Society Watch gathered that the suit followed an application filed by Dumo Lulu-Briggs, second eldest son of the deceased, for an inquest into his father’s death, following the delay of an autopsy report earlier ordered by the court.

The magistrate, E. K Barnes–Botchway, reportedly held that she had cause to believe that the deceased did not die naturally.

But in her suit before the Ghana High Court, Seinye argued that the magistrate lacked the jurisdiction to order the inquest, saying her late husband’s death happened outside the Accra metropolitan district where the court sits.

According to her, that the magistrate does not believe that her husband died of natural causes exposes her bias in the case.
She said: “All papers pertaining to my husband’s death show that he died of cardiac arrest due to his Parkinson’s disease.

“I believe the Magistrate is unfair and acted illegally, irrationally, and procedurally improperly to have ordered the inquest.”

In the suit, Seinye further claimed that the Magistrate relied on prejudicial ex-parte evidence from Dumo.
Her petition stated: “That the jurisprudence of the Supreme Court stipulates that the coroner does not have the jurisdiction to order an inquest when the cause of death is known.

“That since the coroner did not have reasonable cause to suspect that her late husband did not die of natural causes, she lacked jurisdiction to order an inquest into his death.
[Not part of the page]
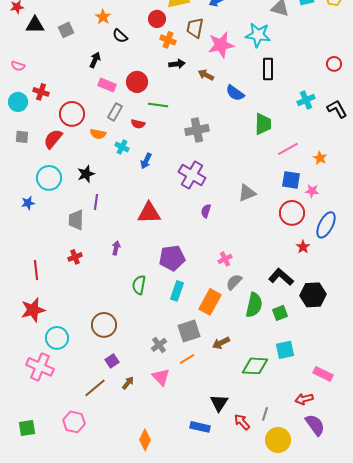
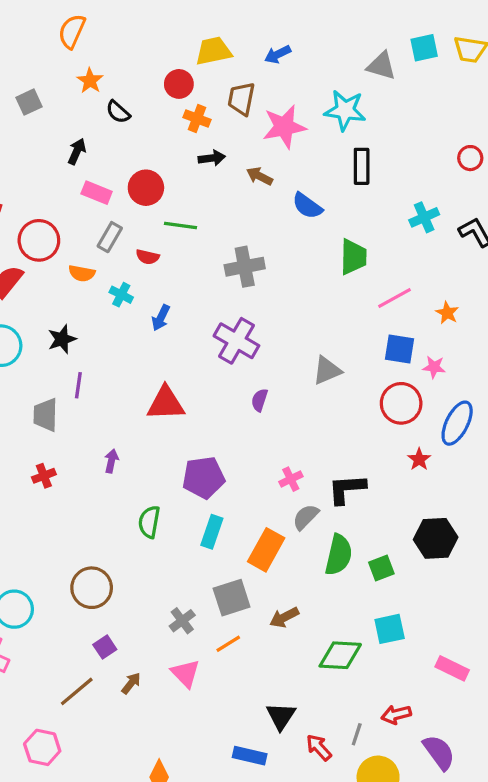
black L-shape: (281, 277) -> (347, 489), moved, turned -45
red arrow: (304, 399) -> (396, 714), moved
“That she was advised by counsel and she believes the same to be true that because an inquest is a quasi-judicial proceeding, the mind of a coroner prior to the inquest and throughout the inquest proceedings must be independent and not unduly prejudiced.

“That I am advised by counsel and I believe same to be true that the Coroner’s Act, 1960 (Act 18) stipulates that the coroner can only conduct an evidentiary hearing after a decision to conduct an inquest and not before the decision to conduct an inquest.

“That I am advised by counsel and I believe same to be true that in so far as the police had commenced the request for an autopsy, it was improper for the coroner to admit evidence from the interested party in the absence of all interested parties.

“That I am advised by counsel and I believe the same to be true that, when an autopsy has been conducted, the proper and fair procedure is for the coroner to rely on the contents of the autopsy report to determine whether to order an inquest.

“That it is clear that in spite of the clear evidence before the coroner which indicated the cause of my late husband’s death, the coroner relied on the prejudicial testimony and evidence of the interested party to order an inquest when it was completely unnecessary to do so.”

Meanwhile, a reliable source has revealed that there is a crack among the children, Dumo, Senibo and Sofri. The source disclosed things are beginning to fall apart among the sons of the late of the PDP chieftain.

The source further revealed that though the incumbent Governor of the state, Nyesom Wike and a former governor of the state, Peter Odili, have intervened in the family feud, the warring children have refused to sheathe their swords.